> **About this exercise**
With the pictures left aside, write out the entries that follow exactly.
Data under study below:
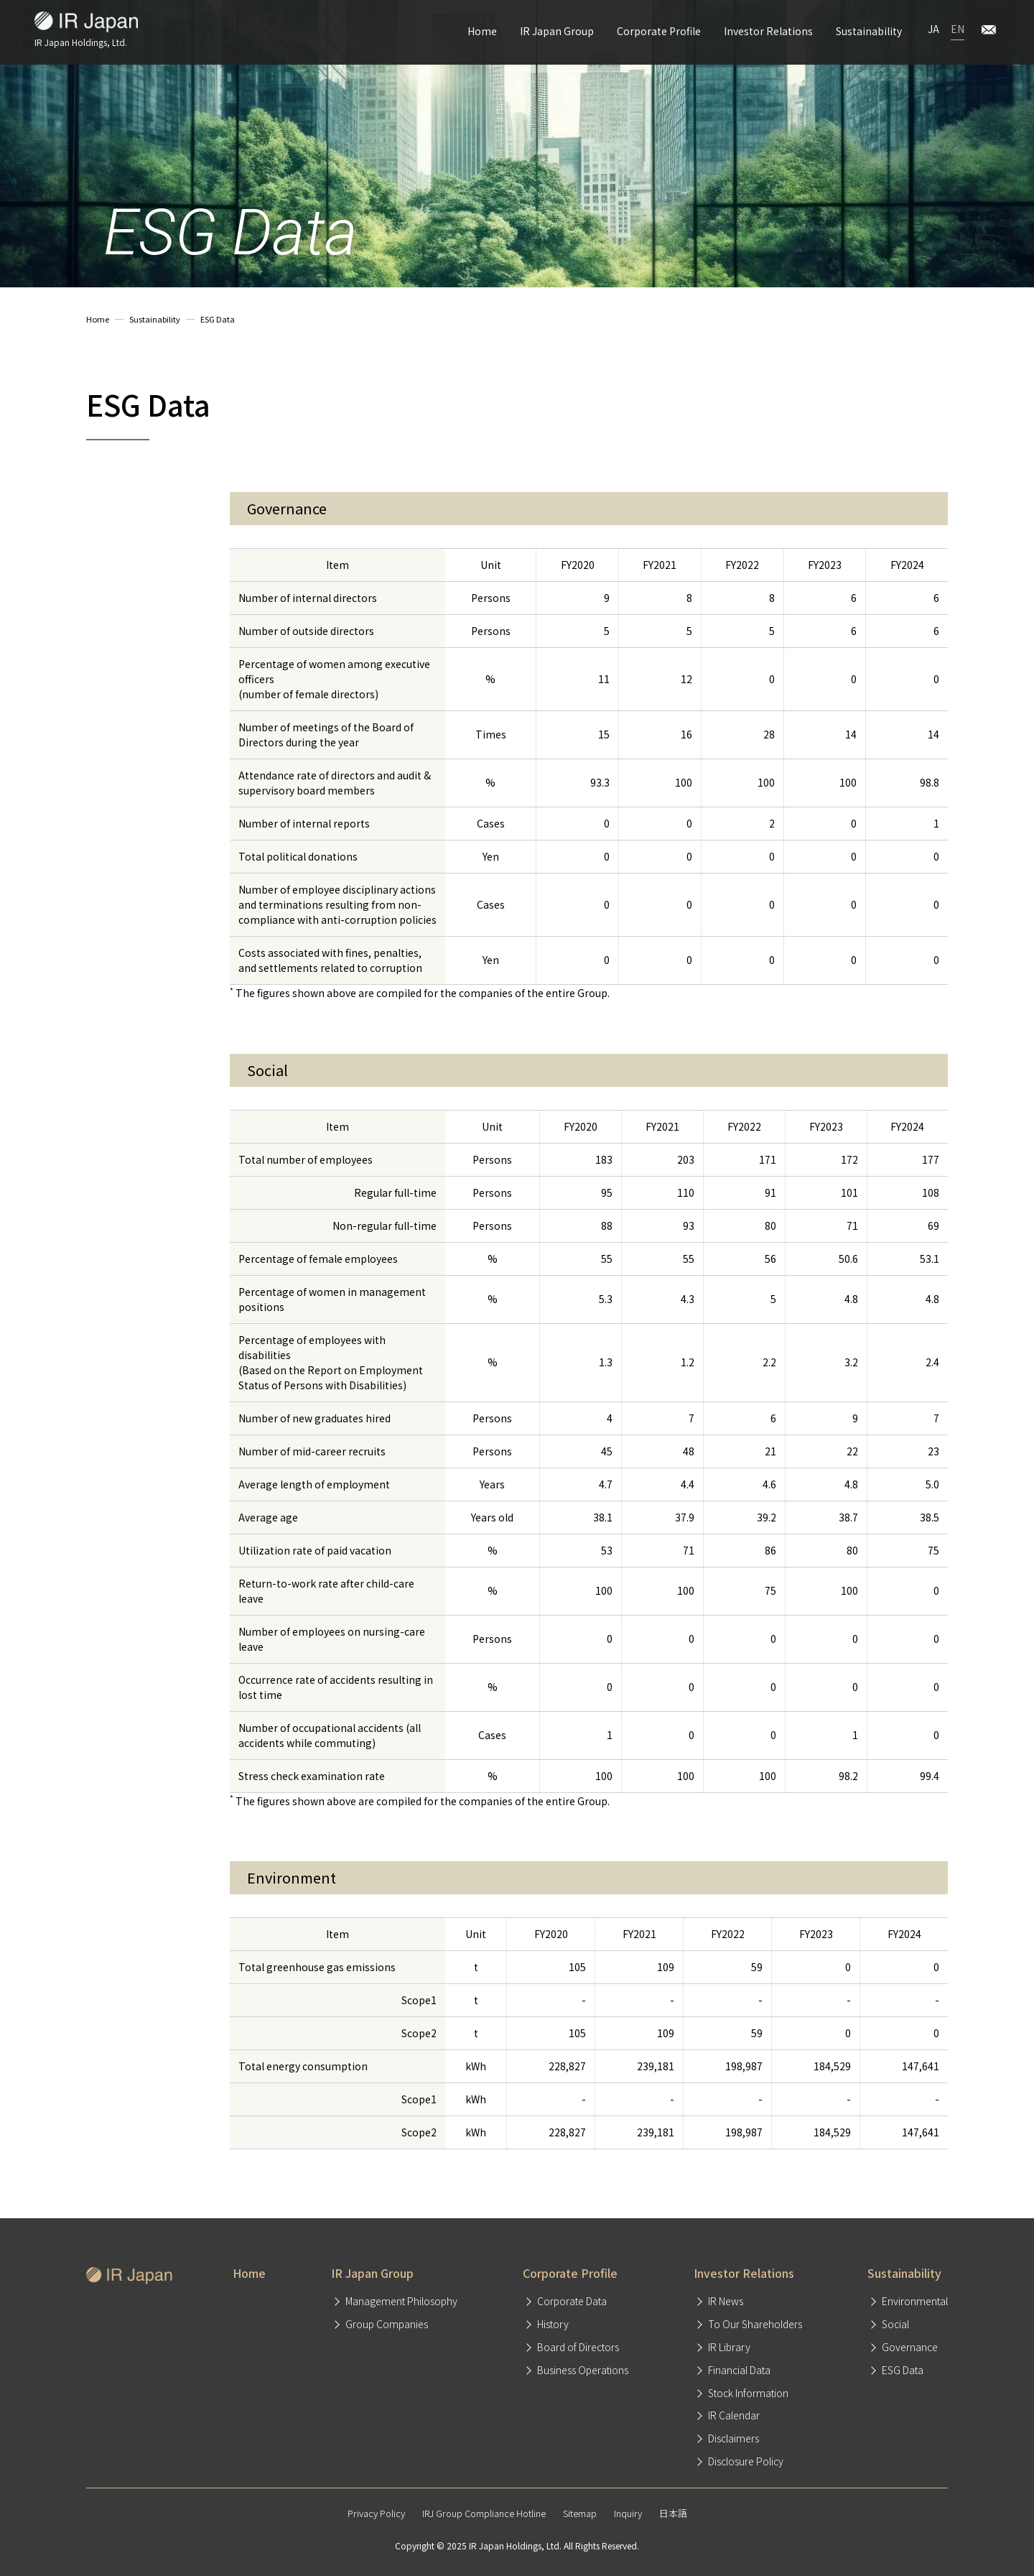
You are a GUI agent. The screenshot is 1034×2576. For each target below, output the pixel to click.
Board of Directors (578, 2347)
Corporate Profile (659, 31)
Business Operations (582, 2370)
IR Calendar (734, 2415)
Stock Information (748, 2393)
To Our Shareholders (755, 2324)
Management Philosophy (401, 2301)
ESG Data (902, 2370)
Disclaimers (733, 2438)
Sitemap (580, 2513)
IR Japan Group (557, 31)
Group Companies (386, 2324)
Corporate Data (572, 2301)
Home (482, 31)
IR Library (729, 2347)
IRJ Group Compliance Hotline (484, 2513)
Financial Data (739, 2370)
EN (957, 29)
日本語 (673, 2513)
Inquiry (628, 2513)
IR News (725, 2301)
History (553, 2324)
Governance (910, 2347)
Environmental (915, 2301)
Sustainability (869, 31)
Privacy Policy (376, 2513)
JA (933, 29)
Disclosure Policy (745, 2461)
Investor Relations (768, 31)
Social (895, 2324)
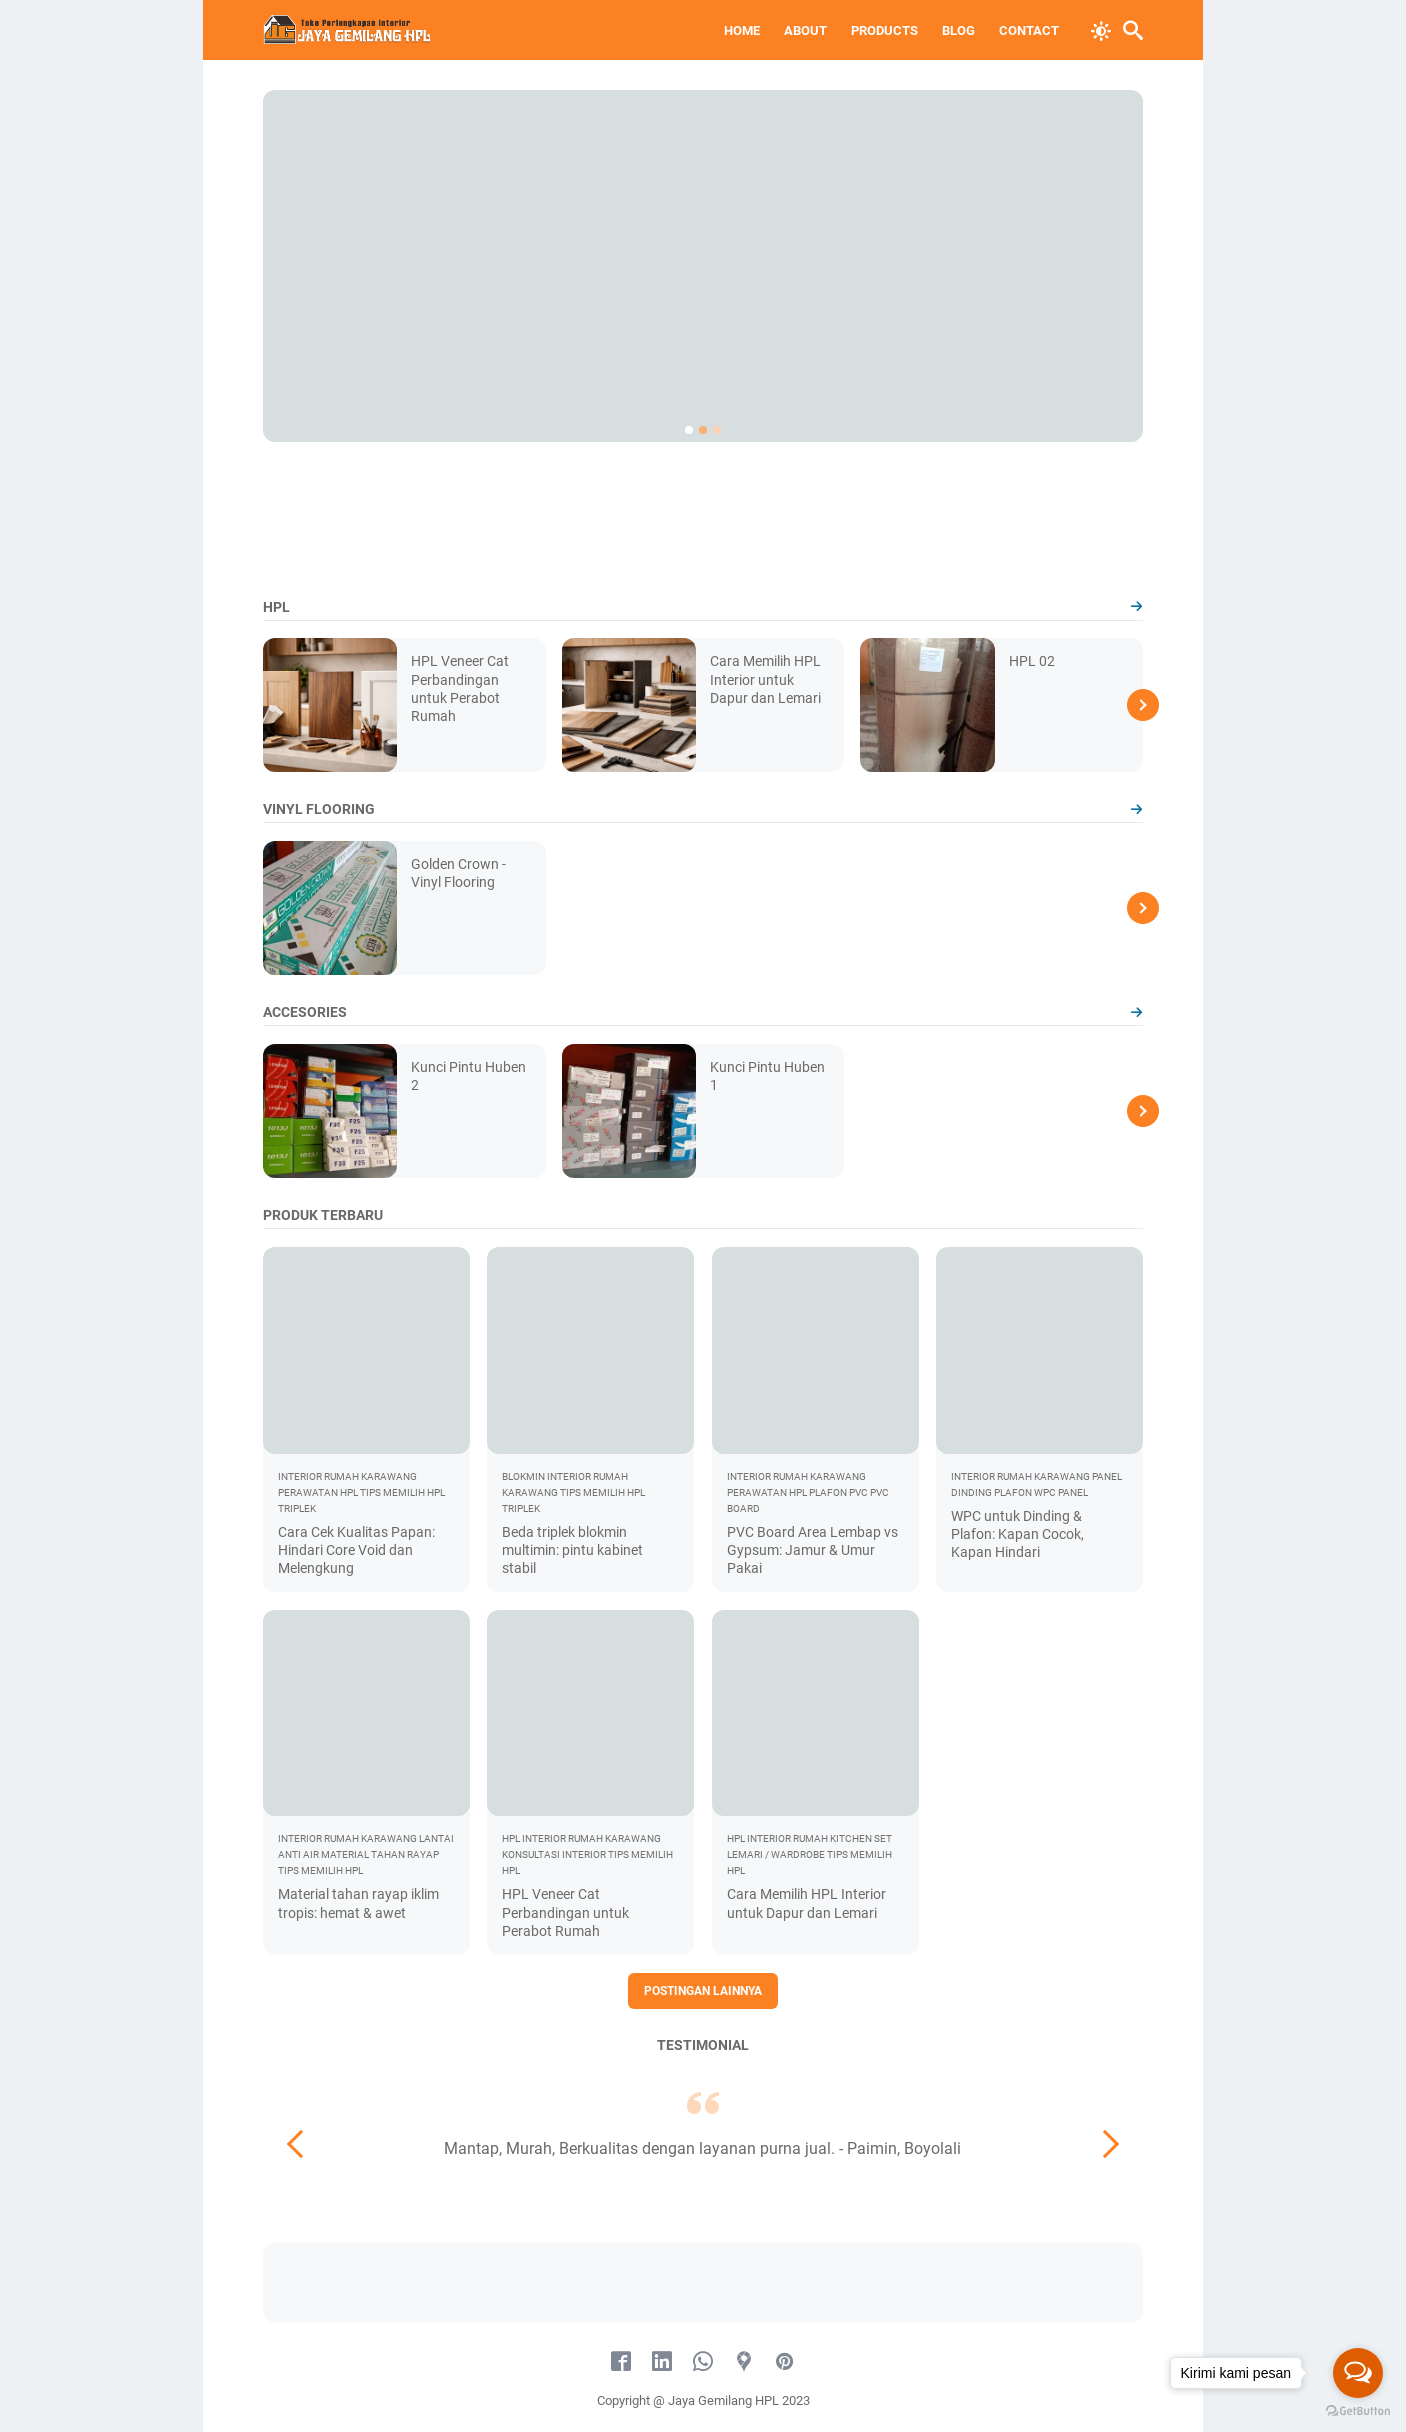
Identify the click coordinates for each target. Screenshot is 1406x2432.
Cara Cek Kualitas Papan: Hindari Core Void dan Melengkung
End of Data under study.
> **Response to this exercise**
You are a GUI agent. The screenshot is 1034×2576. For each target below, output the pixel to click.
Board of Directors (578, 2347)
Corporate Profile (659, 31)
Business Operations (582, 2370)
IR Calendar (734, 2415)
Stock Information (748, 2393)
To Our Shareholders (755, 2324)
Management Philosophy (401, 2301)
ESG Data (902, 2370)
Disclaimers (733, 2438)
Sitemap (580, 2513)
IR Japan Group (557, 31)
Group Companies (386, 2324)
Corporate Data (572, 2301)
Home (482, 31)
IR Library (729, 2347)
IRJ Group Compliance Hotline (484, 2513)
Financial Data (739, 2370)
EN (957, 29)
日本語 (673, 2513)
Inquiry (628, 2513)
IR News (725, 2301)
History (553, 2324)
Governance (910, 2347)
Environmental (915, 2301)
Sustainability (869, 31)
Privacy Policy (376, 2513)
JA (933, 29)
Disclosure Policy (745, 2461)
Investor Relations (768, 31)
Social (895, 2324)
Identify the click coordinates for each target. Screenshot is 1406x2432.
Cara Cek Kualitas Papan: Hindari Core Void dan Melengkung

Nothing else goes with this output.